- **Required work**: If a line in the entries below contains the word "children", it counts; report how many such lines there are, and only that number.

(Collected data)
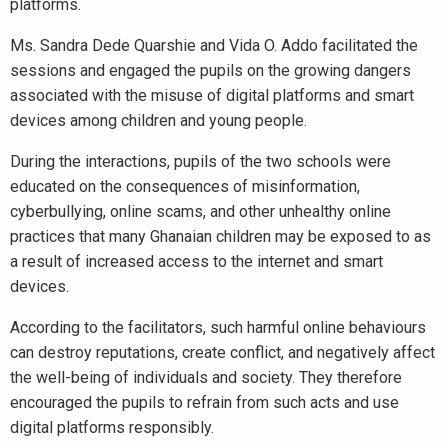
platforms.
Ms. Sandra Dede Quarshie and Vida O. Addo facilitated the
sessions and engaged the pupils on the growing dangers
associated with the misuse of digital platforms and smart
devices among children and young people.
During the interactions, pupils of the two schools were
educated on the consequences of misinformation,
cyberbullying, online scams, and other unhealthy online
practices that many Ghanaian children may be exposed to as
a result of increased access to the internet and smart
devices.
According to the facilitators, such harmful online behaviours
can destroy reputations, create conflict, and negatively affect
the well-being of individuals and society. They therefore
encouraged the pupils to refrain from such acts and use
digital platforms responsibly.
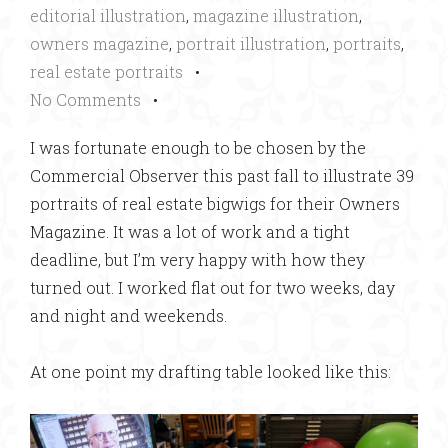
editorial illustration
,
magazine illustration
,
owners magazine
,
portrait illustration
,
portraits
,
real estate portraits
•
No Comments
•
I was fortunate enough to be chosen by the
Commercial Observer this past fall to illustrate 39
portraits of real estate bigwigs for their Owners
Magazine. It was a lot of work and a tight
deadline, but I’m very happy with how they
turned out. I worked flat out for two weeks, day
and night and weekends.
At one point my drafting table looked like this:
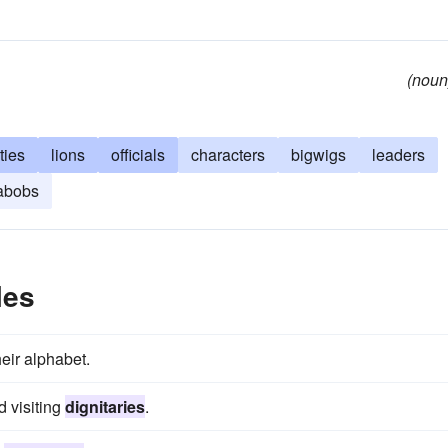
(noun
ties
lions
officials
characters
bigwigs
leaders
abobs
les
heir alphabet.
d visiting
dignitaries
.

- **Solution for this problem**: 2